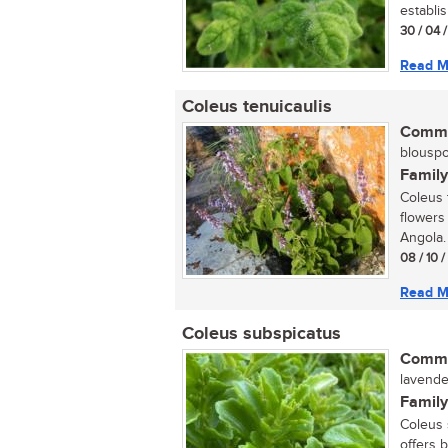
establis
30 / 04 
Read M
Coleus tenuicaulis
Commo
blouspoo
Family
Coleus 
flowers
Angola. 
08 / 10 
Read M
Coleus subspicatus
Commo
lavender
Family
Coleus s
offers 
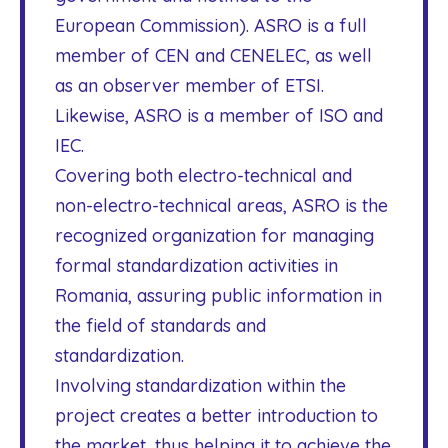
European Commission). ASRO is a full
member of CEN and CENELEC, as well
as an observer member of ETSI.
Likewise, ASRO is a member of ISO and
IEC.
Covering both electro-technical and
non-electro-technical areas, ASRO is the
recognized organization for managing
formal standardization activities in
Romania, assuring public information in
the field of standards and
standardization.
Involving standardization within the
project creates a better introduction to
the market, thus helping it to achieve the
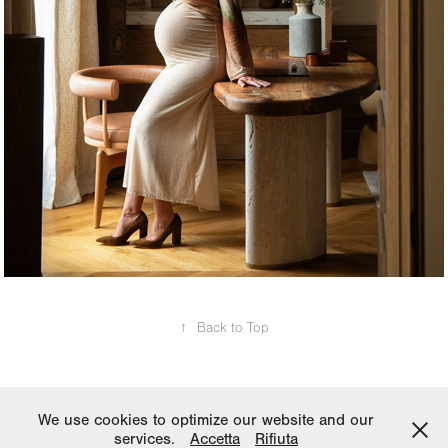
↑
Back to Top
We use cookies to optimize our website and our
services.
Accetta
Rifiuta
Copyright © 2025 All rights reserved. Reproduction is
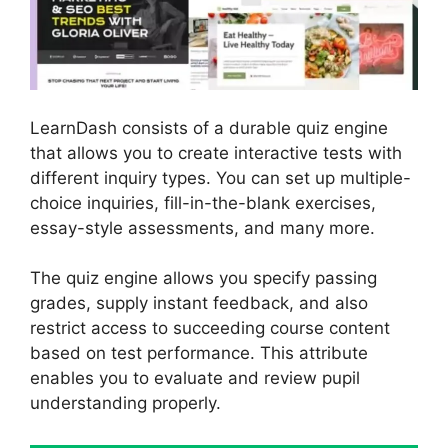
LearnDash consists of a durable quiz engine
that allows you to create interactive tests with
different inquiry types. You can set up multiple-
choice inquiries, fill-in-the-blank exercises,
essay-style assessments, and many more.
The quiz engine allows you specify passing
grades, supply instant feedback, and also
restrict access to succeeding course content
based on test performance. This attribute
enables you to evaluate and review pupil
understanding properly.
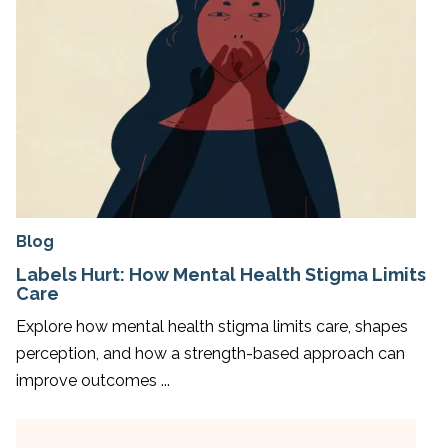
Blog
Labels Hurt: How Mental Health Stigma Limits
Care
Explore how mental health stigma limits care, shapes
perception, and how a strength-based approach can
improve outcomes ...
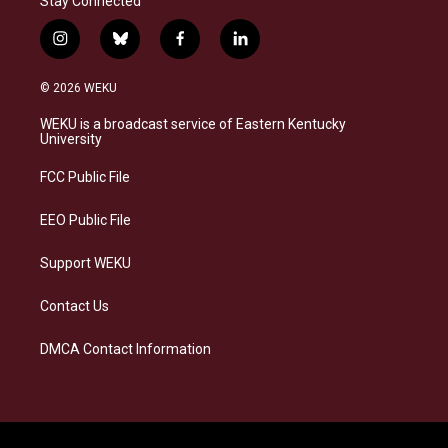
Stay Connected
i
b
f
l
n
l
a
i
s
u
c
n
© 2026 WEKU
t
e
e
k
a
s
b
e
WEKU is a broadcast service of Eastern Kentucky
g
k
o
d
University
r
y
o
i
a
k
n
FCC Public File
m
EEO Public File
Support WEKU
Contact Us
DMCA Contact Information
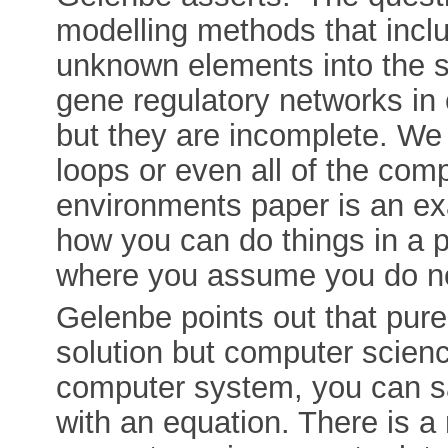
modelling methods that incl
unknown elements into the 
gene regulatory networks in
but they are incomplete. We
loops or even all of the comp
environments paper is an exam
how you can do things in a 
where you assume you do not
Gelenbe points out that pur
solution but computer science
computer system, you can say
with an equation. There is a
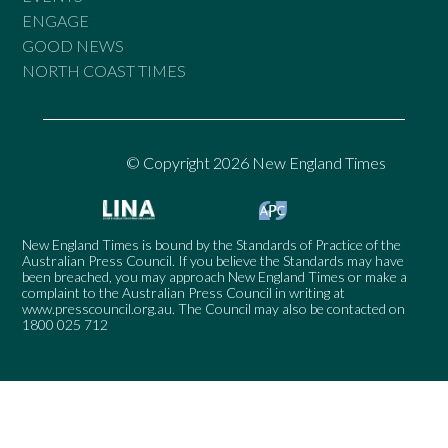
ENGAGE
GOOD NEWS
NORTH COAST TIMES
© Copyright 2026 New England Times
New England Times is bound by the Standards of Practice of the
Australian Press Council. If you believe the Standards may have
been breached, you may approach New England Times or make a
complaint to the Australian Press Council in writing at
www.presscouncil.org.au
. The Council may also be contacted on
1800 025 712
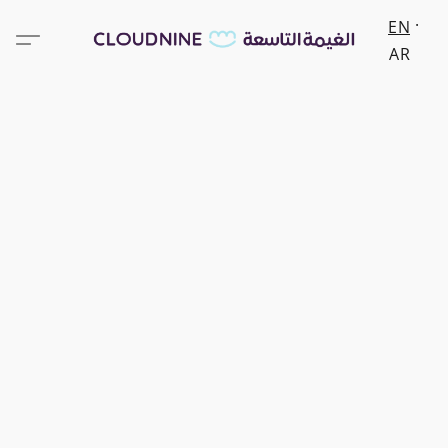
EN
AR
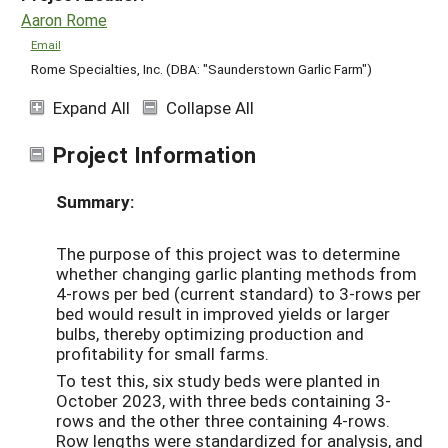
Aaron Rome
Email
Rome Specialties, Inc. (DBA: "Saunderstown Garlic Farm")
Expand All
Collapse All
Project Information
Summary:
The purpose of this project was to determine
whether changing garlic planting methods from
4-rows per bed (current standard) to 3-rows per
bed would result in improved yields or larger
bulbs, thereby optimizing production and
profitability for small farms.
To test this, six study beds were planted in
October 2023, with three beds containing 3-
rows and the other three containing 4-rows.
Row lengths were standardized for analysis, and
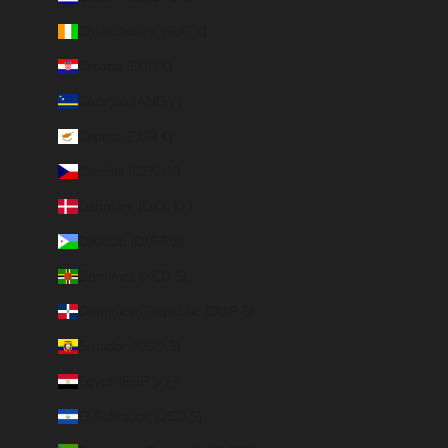
Côte d’Ivoire (EUR €)
Croatia (EUR €)
Curaçao (ANG ƒ)
Cyprus (EUR €)
Czechia (CZK Kč)
Denmark (DKK kr.)
Djibouti (DJF Fdj)
Dominica (XCD $)
Dominican Republic (DOP $)
Ecuador (USD $)
Egypt (EGP ج.م)
El Salvador (USD $)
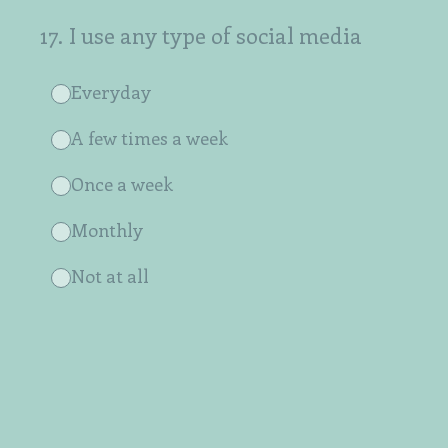
17
.
I use any type of social media
Everyday
A few times a week
Once a week
Monthly
Not at all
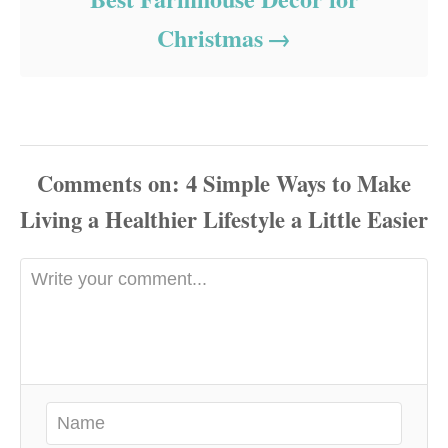
Christmas
Comments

------

* EXERCISE GOAL
The answer must repeat every record exactly, with all pictures left out.

* EXERCISE OUTPUT
establis
30 / 04 
Read M
Coleus tenuicaulis
Commo
blouspoo
Family
Coleus 
flowers
Angola. 
08 / 10 
Read M
Coleus subspicatus
Commo
lavender
Family
Coleus s
offers 
European Commission). ASRO is a full
member of CEN and CENELEC, as well
as an observer member of ETSI.
Likewise, ASRO is a member of ISO and
IEC.
Covering both electro-technical and
non-electro-technical areas, ASRO is the
recognized organization for managing
formal standardization activities in
Romania, assuring public information in
the field of standards and
standardization.
Involving standardization within the
project creates a better introduction to
the market, thus helping it to achieve the
↑
Back to Top
We use cookies to optimize our website and our
services.
Accetta
Rifiuta
Copyright © 2025 All rights reserved. Reproduction is
LearnDash consists of a durable quiz engine
that allows you to create interactive tests with
different inquiry types. You can set up multiple-
choice inquiries, fill-in-the-blank exercises,
essay-style assessments, and many more.
The quiz engine allows you specify passing
grades, supply instant feedback, and also
restrict access to succeeding course content
based on test performance. This attribute
enables you to evaluate and review pupil
understanding properly.
Blog
Labels Hurt: How Mental Health Stigma Limits
Care
Explore how mental health stigma limits care, shapes
perception, and how a strength-based approach can
improve outcomes ...
Stay Connected
i
b
f
l
n
l
a
i
s
u
c
n
© 2026 WEKU
t
e
e
k
a
s
b
e
WEKU is a broadcast service of Eastern Kentucky
g
k
o
d
University
r
y
o
i
a
k
n
FCC Public File
m
EEO Public File
Support WEKU
Contact Us
DMCA Contact Information
modelling methods that incl
unknown elements into the 
gene regulatory networks in
but they are incomplete. We
loops or even all of the comp
environments paper is an exam
how you can do things in a 
where you assume you do not
Gelenbe points out that pur
solution but computer science
computer system, you can say
with an equation. There is a
ENGAGE
GOOD NEWS
NORTH COAST TIMES
© Copyright 2026 New England Times
New England Times is bound by the Standards of Practice of the
Australian Press Council. If you believe the Standards may have
been breached, you may approach New England Times or make a
complaint to the Australian Press Council in writing at
www.presscouncil.org.au
. The Council may also be contacted on
1800 025 712
EN
AR
Aaron Rome
Email
Rome Specialties, Inc. (DBA: "Saunderstown Garlic Farm")
Expand All
Collapse All
Project Information
Summary:
The purpose of this project was to determine
whether changing garlic planting methods from
4-rows per bed (current standard) to 3-rows per
bed would result in improved yields or larger
bulbs, thereby optimizing production and
profitability for small farms.
To test this, six study beds were planted in
October 2023, with three beds containing 3-
rows and the other three containing 4-rows.
Row lengths were standardized for analysis, and
Côte d’Ivoire (EUR €)
Croatia (EUR €)
Curaçao (ANG ƒ)
Cyprus (EUR €)
Czechia (CZK Kč)
Denmark (DKK kr.)
Djibouti (DJF Fdj)
Dominica (XCD $)
Dominican Republic (DOP $)
Ecuador (USD $)
Egypt (EGP ج.م)
El Salvador (USD $)
17
.
I use any type of social media
Everyday
A few times a week
Once a week
Monthly
Not at all
Christmas
Comments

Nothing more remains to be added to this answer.